Collected data:
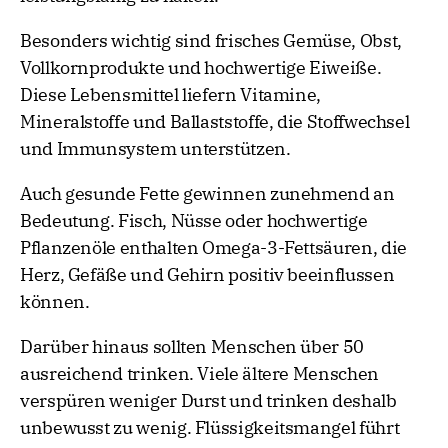
Besonders wichtig sind frisches Gemüse, Obst,
Vollkornprodukte und hochwertige Eiweiße.
Diese Lebensmittel liefern Vitamine,
Mineralstoffe und Ballaststoffe, die Stoffwechsel
und Immunsystem unterstützen.
Auch gesunde Fette gewinnen zunehmend an
Bedeutung. Fisch, Nüsse oder hochwertige
Pflanzenöle enthalten Omega-3-Fettsäuren, die
Herz, Gefäße und Gehirn positiv beeinflussen
können.
Darüber hinaus sollten Menschen über 50
ausreichend trinken. Viele ältere Menschen
verspüren weniger Durst und trinken deshalb
unbewusst zu wenig. Flüssigkeitsmangel führt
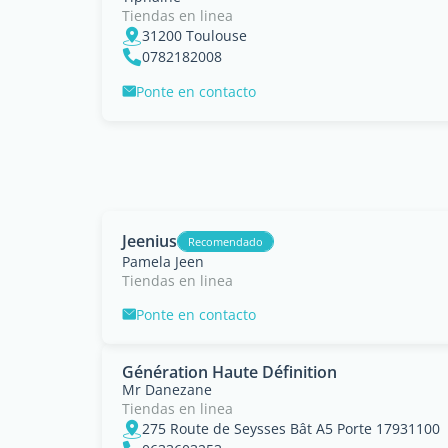
Tiendas en linea
31200 Toulouse
0782182008
Ponte en contacto
Jeenius
Recomendado
Pamela Jeen
Tiendas en linea
Ponte en contacto
Génération Haute Définition
Mr Danezane
Tiendas en linea
275 Route de Seysses Bât A5 Porte 17931100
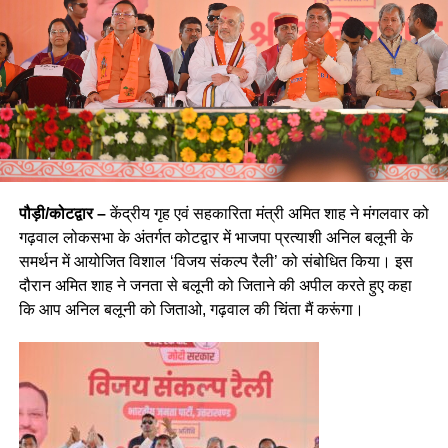
पौड़ी/कोटद्वार –
केंद्रीय गृह एवं सहकारिता मंत्री अमित शाह ने मंगलवार को
गढ़वाल लोकसभा के अंतर्गत कोटद्वार में भाजपा प्रत्याशी अनिल बलूनी के
समर्थन में आयोजित विशाल ‘विजय संकल्प रैली’ को संबोधित किया। इस
दौरान अमित शाह ने जनता से बलूनी को जिताने की अपील करते हुए कहा
कि आप अनिल बलूनी को जिताओ, गढ़वाल की चिंता मैं करूंगा।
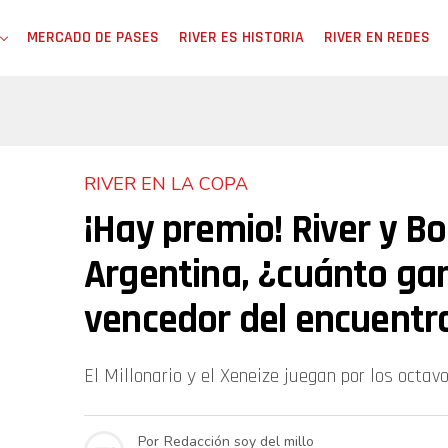
MERCADO DE PASES
RIVER ES HISTORIA
RIVER EN REDES
RIVER EN LA COPA
¡Hay premio! River y B
Argentina, ¿cuánto gan
vencedor del encuentr
El Millonario y el Xeneize juegan por los octav
Por
Redacción soy del millo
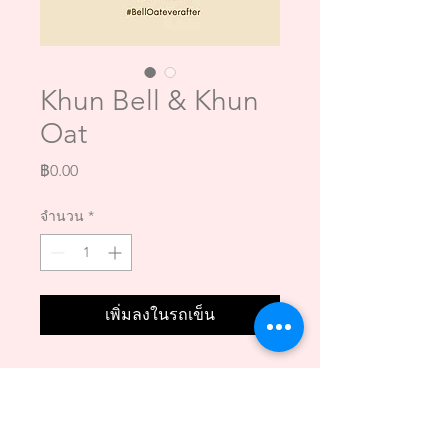
Khun Bell & Khun
Oat
ราคา
฿0.00
จำนวน
*
เพิ่มลงในรถเข็น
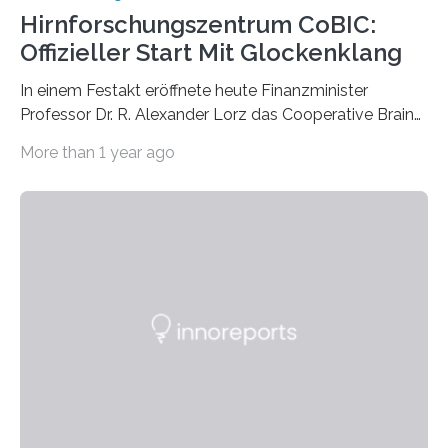
Hirnforschungszentrum CoBIC:
Offizieller Start Mit Glockenklang
In einem Festakt eröffnete heute Finanzminister
Professor Dr. R. Alexander Lorz das Cooperative Brain
Imaging Center (CoBIC) auf dem Campus Niederrad
More than 1 year ago
der Goethe-Universität Frankfurt. Das CoBIC ist eine
Kooperation der Goethe-Universität, des Max-Planck-
Instituts für empirische Ästhetik sowie des Ernst
Strüngmann Instituts. Es bietet den Forschenden
direkten Zugang zu einer Vielzahl hochmoderner
Spitzentechnologien, mit der die Funktionsweise des
Gehirns besser verstanden und innovative Therapien
für neurologische und psychiatrische Erkrankungen
entwickelt werden können. Die hochmodernen Geräte
sind eingebaut, die Büros sind eingerichtet…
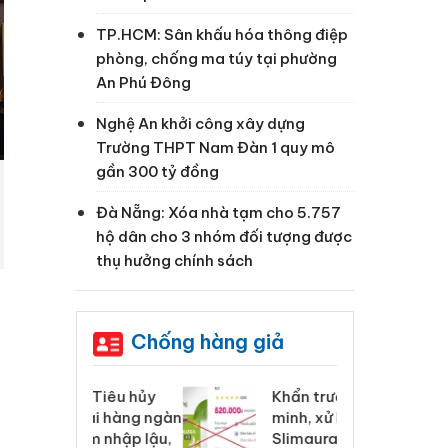
TP.HCM: Sân khấu hóa thông điệp
phòng, chống ma túy tại phường
An Phú Đông
Nghệ An khởi công xây dựng
Trường THPT Nam Đàn 1 quy mô
gần 300 tỷ đồng
Đà Nẵng: Xóa nhà tạm cho 5.757
hộ dân cho 3 nhóm đối tượng được
thụ hưởng chính sách
Chống hàng giả
 Tiêu hủy
Khẩn trương xác
Cà
ai hàng ngàn
minh, xử lý sản phẩm
cô
m nhập lậu,
Slimaura Care x3 sử
sả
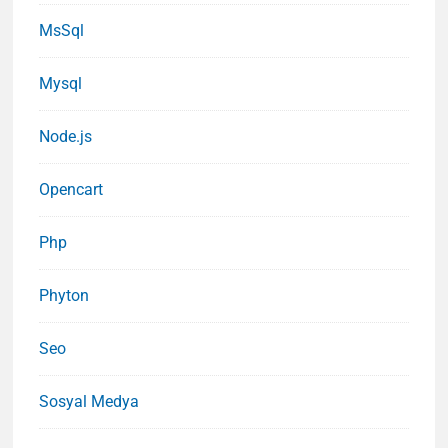
MsSql
Mysql
Node.js
Opencart
Php
Phyton
Seo
Sosyal Medya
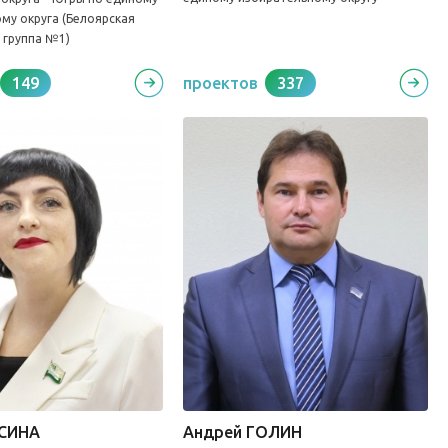
му округа (Белоярская
 группа №1)
149
проектов
337
СИНА
Андрей ГОЛИН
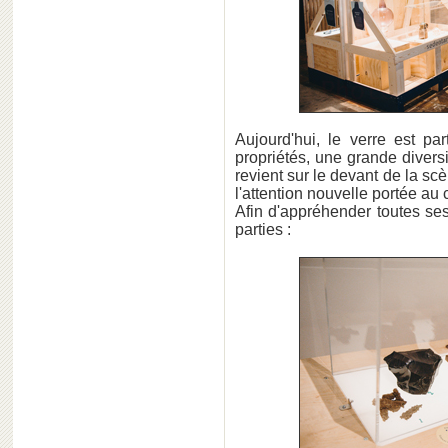
Aujourd'hui, le verre est pa
propriétés, une grande diversi
revient sur le devant de la sc
l'attention nouvelle portée au 
Afin d'appréhender toutes ses
parties :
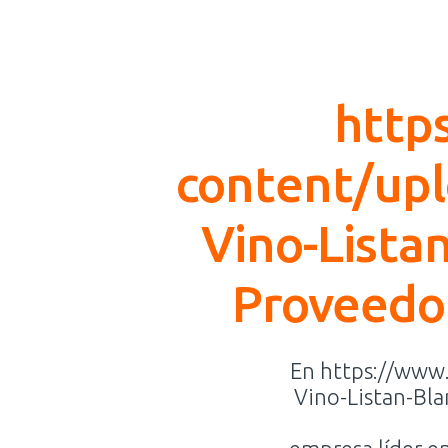
http
content/upl
Vino-Listan
Proveedor
En https://www
Vino-Listan-Bla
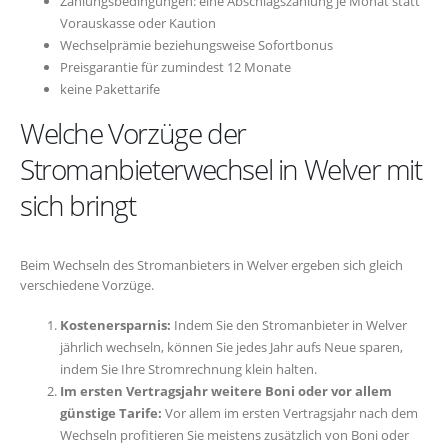
Zahlungsbedingungen: eine Abschlagszahlung je Monat statt
Vorauskasse oder Kaution
Wechselprämie beziehungsweise Sofortbonus
Preisgarantie für zumindest 12 Monate
keine Pakettarife
Welche Vorzüge der
Stromanbieterwechsel in Welver mit
sich bringt
Beim Wechseln des Stromanbieters in Welver ergeben sich gleich
verschiedene Vorzüge.
Kostenersparnis:
Indem Sie den Stromanbieter in Welver
jährlich wechseln, können Sie jedes Jahr aufs Neue sparen,
indem Sie Ihre Stromrechnung klein halten.
Im ersten Vertragsjahr weitere Boni oder vor allem
günstige Tarife:
Vor allem im ersten Vertragsjahr nach dem
Wechseln profitieren Sie meistens zusätzlich von Boni oder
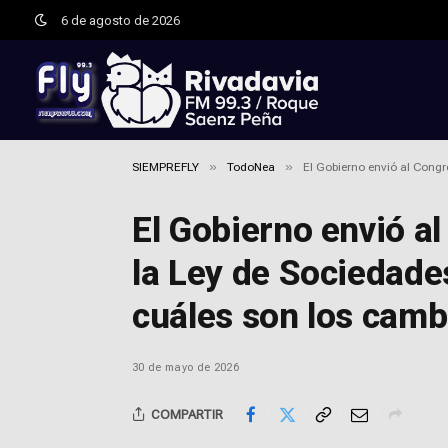
6 de agosto de 2026
»
»
SIEMPREFLY
TodoNea
El Gobierno envió al Congr
El Gobierno envió a
la Ley de Sociedade
cuáles son los camb
30 de mayo de 2026
COMPARTIR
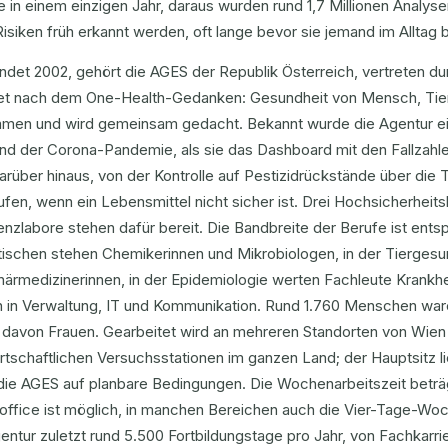
 in einem einzigen Jahr, daraus wurden rund 1,7 Millionen Analysen
isiken früh erkannt werden, oft lange bevor sie jemand im Alltag 
det 2002, gehört die AGES der Republik Österreich, vertreten du
tet nach dem One-Health-Gedanken: Gesundheit von Mensch, Tier
men und wird gemeinsam gedacht. Bekannt wurde die Agentur eine
d der Corona-Pandemie, als sie das Dashboard mit den Fallzahlen 
arüber hinaus, von der Kontrolle auf Pestizidrückstände über di
fen, wenn ein Lebensmittel nicht sicher ist. Drei Hochsicherheit
nzlabore stehen dafür bereit. Die Bandbreite der Berufe ist ent
tischen stehen Chemikerinnen und Mikrobiologen, in der Tiergesu
inärmedizinerinnen, in der Epidemiologie werten Fachleute Krank
en in Verwaltung, IT und Kommunikation. Rund 1.760 Menschen war
l davon Frauen. Gearbeitet wird an mehreren Standorten von Wien
rtschaftlichen Versuchsstationen im ganzen Land; der Hauptsitz li
die AGES auf planbare Bedingungen. Die Wochenarbeitszeit beträgt
ffice ist möglich, in manchen Bereichen auch die Vier-Tage-Woc
entur zuletzt rund 5.500 Fortbildungstage pro Jahr, von Fachkarri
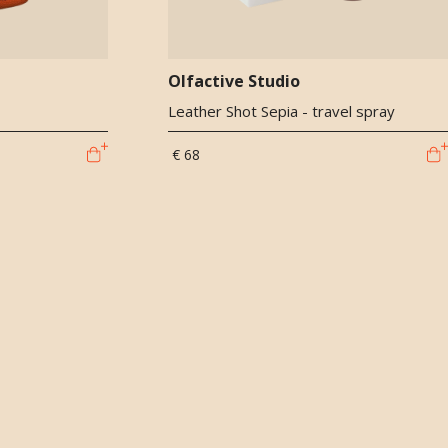
Olfactive Studio
Leather Shot Sepia - travel spray
€ 68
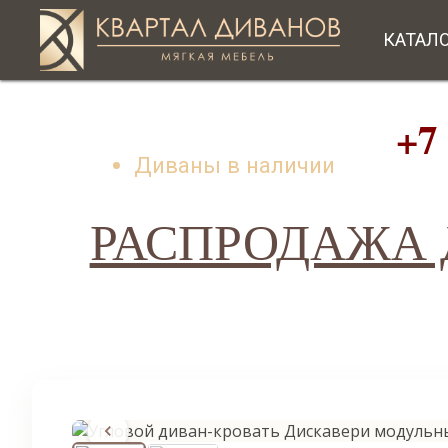
КАТАЛ
+7 (49
Диваны в наличии
РАСПРОДАЖА Д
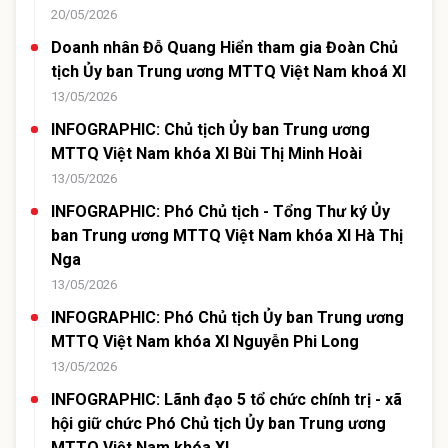
20/05/2026
Doanh nhân Đỗ Quang Hiển tham gia Đoàn Chủ
tịch Ủy ban Trung ương MTTQ Việt Nam khoá XI
13/05/2026
INFOGRAPHIC: Chủ tịch Ủy ban Trung ương
MTTQ Việt Nam khóa XI Bùi Thị Minh Hoài
13/05/2026
INFOGRAPHIC: Phó Chủ tịch - Tổng Thư ký Ủy
ban Trung ương MTTQ Việt Nam khóa XI Hà Thị
Nga
13/05/2026
INFOGRAPHIC: Phó Chủ tịch Ủy ban Trung ương
MTTQ Việt Nam khóa XI Nguyễn Phi Long
13/05/2026
INFOGRAPHIC: Lãnh đạo 5 tổ chức chính trị - xã
hội giữ chức Phó Chủ tịch Ủy ban Trung ương
MTTQ Việt Nam khóa XI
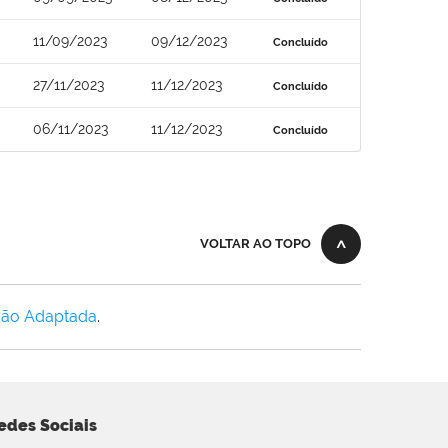
11/09/2023
09/12/2023
Concluído
27/11/2023
11/12/2023
Concluído
06/11/2023
11/12/2023
Concluído
VOLTAR AO TOPO
Não Adaptada
.
edes Sociais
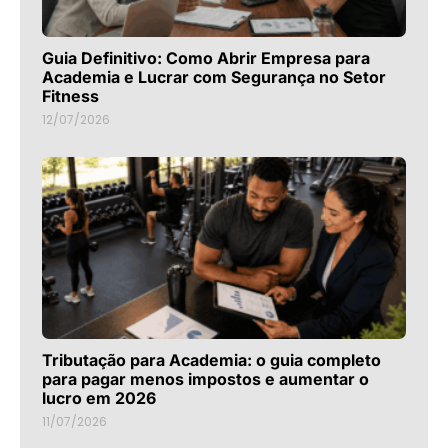
Guia Definitivo: Como Abrir Empresa para
Academia e Lucrar com Segurança no Setor
Fitness
12/07/2026
Tributação para Academia: o guia completo
para pagar menos impostos e aumentar o
lucro em 2026
11/07/2026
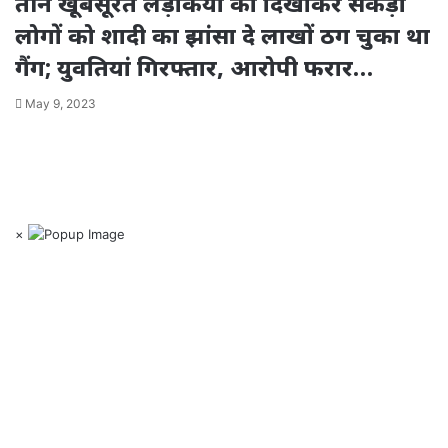
तीन खूबसूरत लड़कियों को दिखाकर सैंकड़ों
लोगों को शादी का झांसा दे लाखों ठग चुका था
गैंग; युवतियां गिरफ्तार, आरोपी फरार…
May 9, 2023
×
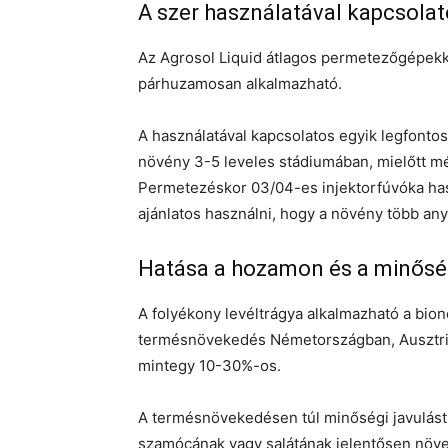
A szer használatával kapcsolat
Az Agrosol Liquid átlagos permetezőgépek
párhuzamosan alkalmazható.
A használatával kapcsolatos egyik legfonto
növény 3-5 leveles stádiumában, mielőtt mé
Permetezéskor 03/04-es injektorfúvóka hasz
ajánlatos használni, hogy a növény több any
Hatása a hozamon és a minősé
A folyékony levéltrágya alkalmazható a bio
termésnövekedés Németországban, Ausztr
mintegy 10-30%-os.
A termésnövekedésen túl minőségi javulást 
szamócának vagy salátának jelentősen növeli 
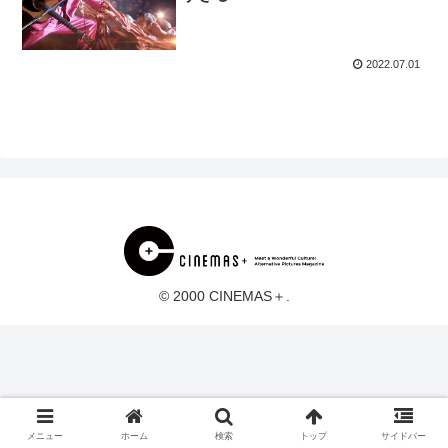
2022.07.01
© 2000 CINEMAS＋.
メニュー
ホーム
検索
トップ
サイドバー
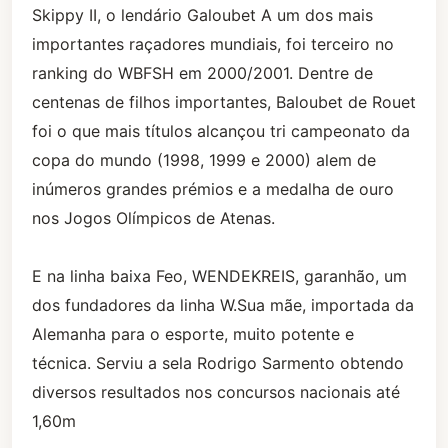
Skippy II, o lendário Galoubet A um dos mais
importantes raçadores mundiais, foi terceiro no
ranking do WBFSH em 2000/2001. Dentre de
centenas de filhos importantes, Baloubet de Rouet
foi o que mais títulos alcançou tri campeonato da
copa do mundo (1998, 1999 e 2000) alem de
inúmeros grandes prémios e a medalha de ouro
nos Jogos Olímpicos de Atenas.
E na linha baixa Feo, WENDEKREIS, garanhão, um
dos fundadores da linha W.Sua mãe, importada da
Alemanha para o esporte, muito potente e
técnica. Serviu a sela Rodrigo Sarmento obtendo
diversos resultados nos concursos nacionais até
1,60m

• _Required action_
Find every line in the records that uses the string "über", then copy it.

• _Response to the exercise_
Darüber hinaus sollten Menschen über 50
arüber hinaus, von der Kontrolle auf Pestizidrückstände über di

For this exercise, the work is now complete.